Firelei Báez
(b. 1981, Santiago de los Caballeros, Dominican Republic; lives and works in New York)
Ciguapa Pantera (to all the goods and pleasures of this world), 2015
Acrylic and ink on paper, 241.3 x 165.1 cm
Courtesy Tiroche DeLeon Collection and Art Vantage PCC Ltd.
The Ciguapa is a mythological creature from the folklore of the Dominican Republic, where Firelei Báez was born. It is portrayed (and remembered by those who saw it) as a woman of dazzling beauty with long hair. The Ciguapa lives in the forest and only comes out to lure a new victim into its impenetrable lair and devour them. Báez, who has lived in New York since childhood, uses the Ciguapa’s image to trigger memories of the country she left and a dialogue with her ancestors. For Dominicans and other people from the Caribbean, emigration to the USA poses the question of their place in the melting pot of cultures.

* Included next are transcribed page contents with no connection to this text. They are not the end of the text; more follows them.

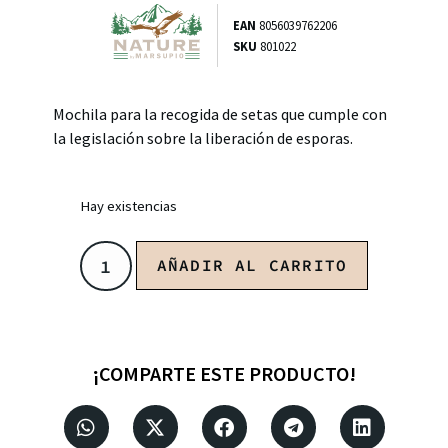
EAN
8056039762206
SKU
801022
Mochila para la recogida de setas que cumple con
la legislación sobre la liberación de esporas.
Hay existencias
AÑADIR AL CARRITO
¡COMPARTE ESTE PRODUCTO!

In America, they are by default perceived as black, although they do not consider themselves as such: the Dominican Republic recognizes many shades of identity that go beyond the segregation convenient for the dominant race. In Báez’s painting, the Ciguapa is an ancient deity, whose strength is determined by its proximity to the chthonic power of nature rather than its skin color or hair type. With her anthropomorphic silhouette, this hybrid of fauna and flora combines everything that the ordinary mind sees as symbols of irrationality with a hint of threat: the thickness of the earth where dead bodies and treasures are buried, tropical plants (which hide poisonous snakes and predators), and overt female sexuality (Báez’s Ciguapa wears high heels).